Fluentd integration

1 What is Fluentd?
2 Integrating Fluentd with Kloudfuse stack
- 2.1 HTTP plugin integration
- 2.2 Configuration
  - 2.2.1 Kubernetes Labels
  - 2.2.2 Log source
  - 2.2.3 Log message
  - 2.2.4 Agent extracted key-value pairs

What is Fluentd?

Fluentd is an open source data collector, which lets you unify the data collection and consumption for a better use and understanding of data (verbatim from Fluentd documentation). For more information on Fluentd, refer to its documentation here.

Integrating Fluentd with Kloudfuse stack

Refer to installation instructions for Fluentd here. To configure Fluentd to send data to Kloudfuse stack, you can modify the agent’s config or values.yaml (if you’re going to install using helm).

You’ll need to configure HTTP output plugin to forward data to Kloudfuse.

HTTP plugin integration

Add the following configuration to Fluentd agent’s config for HTTP configuration.

<match *> # Match everything
  @type http

  endpoint http://<KFUSE_INGESTER_IP>:80/ingester/v1/fluentd
  open_timeout 2

  <format>
    @type json
  </format>
  <buffer>
    chunk_limit_size 1048576 # 1MB
    flush_interval 10s
  </buffer>
</match>

The above snippet is an example configuration. You can change the buffer configuration to suit your application needs. However the end-point URI path cannot be changed.
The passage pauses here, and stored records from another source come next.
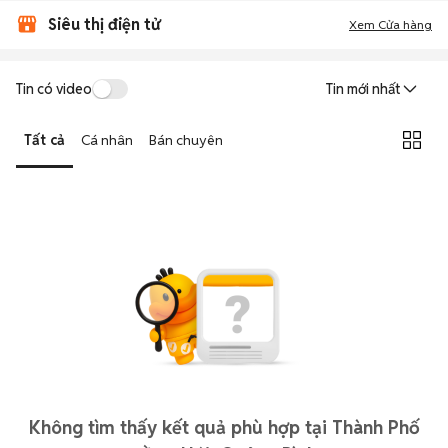
Siêu thị điện tử
Xem Cửa hàng
Tin có video
Tin mới nhất
Tất cả
Cá nhân
Bán chuyên
Không tìm thấy kết quả phù hợp tại Thành Phố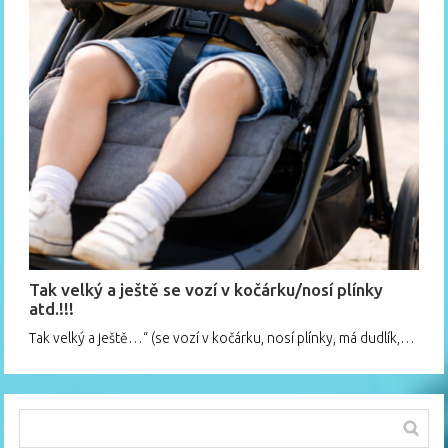
Tak velký a ještě se vozí v kočárku/nosí plínky
atd.!!!
Tak velký a ještě…“ (se vozí v kočárku, nosí plínky, má dudlík,…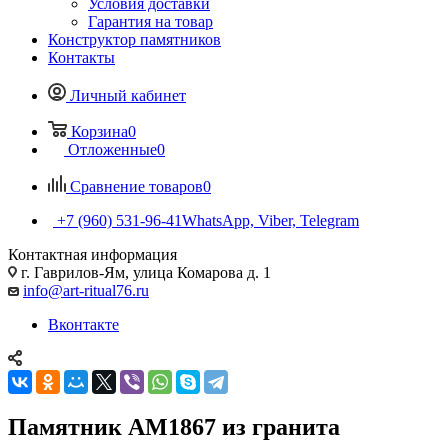
Условия доставки
Гарантия на товар
Конструктор памятников
Контакты
Личный кабинет
Корзина
0
Отложенные
0
Сравнение товаров
0
+7 (960) 531-96-41
WhatsApp, Viber, Telegram
Контактная информация
г. Гаврилов-Ям, улица Комарова д. 1
info@art-ritual76.ru
Вконтакте
Памятник AM1867 из гранита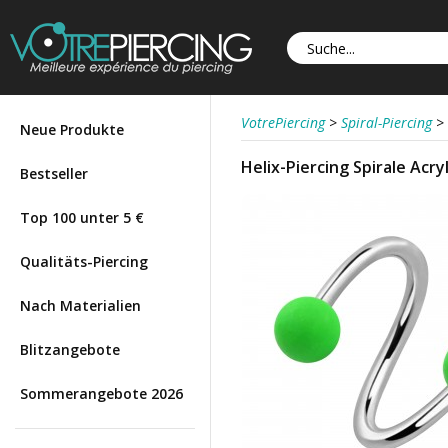
VotrePiercing
>
Spiral-Piercing
>
Neue Produkte
Helix-Piercing Spirale Acr
Bestseller
Top 100 unter 5 €
Qualitäts-Piercing
Nach Materialien
Blitzangebote
Sommerangebote 2026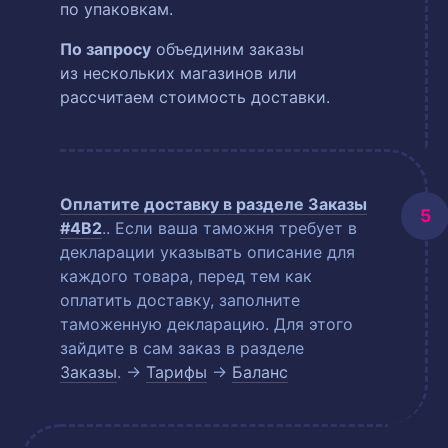
по упаковкам.
По запросу
объединим заказы
из нескольких магазинов или
рассчитаем стоимость доставки.
Оплатите доставку в разделе
Заказы
#4B2
.
. Если ваша таможня требует в
декларации указывать описание для
каждого товара, перед тем как
оплатить доставку, заполните
таможенную декларацию. Для этого
зайдите в сам заказ в разделе
Заказы
. →
Тарифы
→
Баланс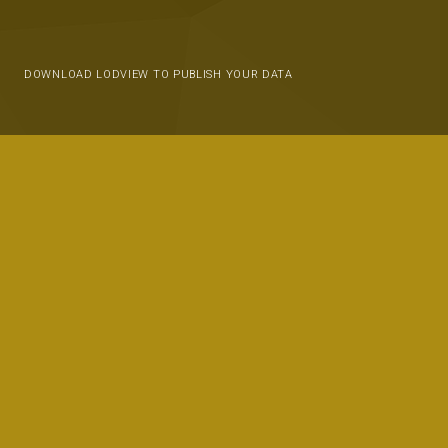
DOWNLOAD LODVIEW TO PUBLISH YOUR DATA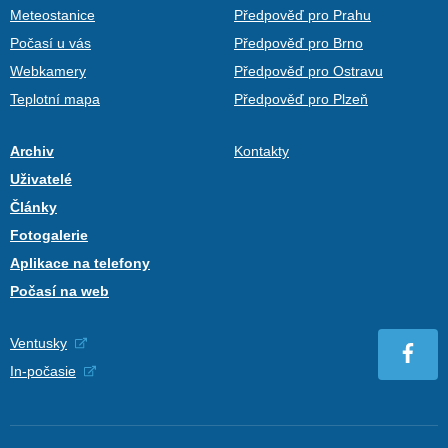
Meteostanice
Předpověď pro Prahu
Počasí u vás
Předpověď pro Brno
Webkamery
Předpověď pro Ostravu
Teplotní mapa
Předpověď pro Plzeň
Archiv
Kontakty
Uživatelé
Články
Fotogalerie
Aplikace na telefony
Počasí na web
Ventusky
In-počasie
Currently we support json and msgpack as the supported types for fluentd HTTP plugin.

If you have configured external ingress with TLS for Kloudfuse, use https://<KFUSE_INGESTER_IP>:443/ingester/v1/fluentd as the endpoint instead.

Configuration

Kloudfuse UI allows you to filter log events based on log labels/tags. You’ll find the label selectors and filter on the left nav bar of the UI. To get a seamless experience with Kloudfuse while using Fluentd agent, we recommend the following configuration(s) or customization(s).

Kubernetes Labels

Fluentd has a filter called kubernetes which will enrich the log event with Kubernetes metadata. Refer to the documentation on this filter here. If you have application deployed in a Kubernetes environment, we highly recommend enabling this filter for all those applications. Here’s an example configuration for this filter:

  <filter *>  # Match everything
    @type kubernetes_metadata
    @id filter_kube_metadata_catalog
    skip_labels false
    skip_container_metadata false
    skip_namespace_metadata false
    skip_master_url true
  </filter>

If you’re going to add any of our recommended filters, ensure that they don’t conflict with the existing filter definitions.

Log source

By default, Kloudfuse stack looks for container_name in the Fluentd payload as the log source. However, this will only be populated if the Fluentd agent is configured with kubernetes filter. If you want to Kloudfuse stack to use a different key as the log source, then include the following section under logs-parser section in your custom Kloudfuse’s values.yaml

kf_parsing_config:
  config: |-
    - remap:
        args:
          kf_source:
            - "$.<KEY_FOR_LOG_SOURCE>" # must be JSONPath
        conditions:
          - matcher: "__kf_agent"
            value: "fluentd"
            op: "=="

Log message

Fluentd agent includes the log event message in log key in the payload. However this can be overriden in the agent configuration. You can customize key which Kloudfuse stack should look for to get the log event message. To customize this setting, include the following section under logs-parser section in your custom Kloudfuse’s values.yaml

kf_parsing_config:
  config: |-
    - remap:
        args:
          kf_msg:
            - "$.<MSG_KEY_FROM_AGENT_CONFIG>" # must be JSONPath
        conditions:
          - matcher: "__kf_agent"
            value: "fluentd"
            op: "=="

Kloudfuse stack already looks for log message with these key names in the payload: "log", "LOG", "Log", "message", "msg", "MSG", "Message"

Agent extracted key-value pairs

Fluentd supports various parsers to extract key value pairs from an unstructured log. For a full list of parsers, refer to the documentation here. By default, Kloudfuse will add all these key-value pairs to log facets, which can be filtered on the UI. Note that Kloudfuse cannot differentiate between these key-value pairs and any metadata fields, added by any filter other than kubernetes. However, you can customize Kloudfuse stack by adding a list of prefix labels. To customize this setting, include the following section under logs-parser section in your custom Kloudfuse’s values.yaml

kf_parsing_config:
  config: |-
    - remap:
        args:
          kf_additional_tags:
            - "$.<PREFIX_KEY_FOR_AGENT_KV>" # must be JSONPath
        conditions:
          - matcher: "__kf_agent"
            value: "fluentd"
            op: "=="

kf_additional_tags is a list of key prefixes. So, any key that is a prefix match at the top level json will be included as a log label/tag, and not included as a log facet.

You don’t need to include any keys specified in log_source or message or metadata fields from kubernetes filter. They’re automatically treated as metadata and not included as a log facet.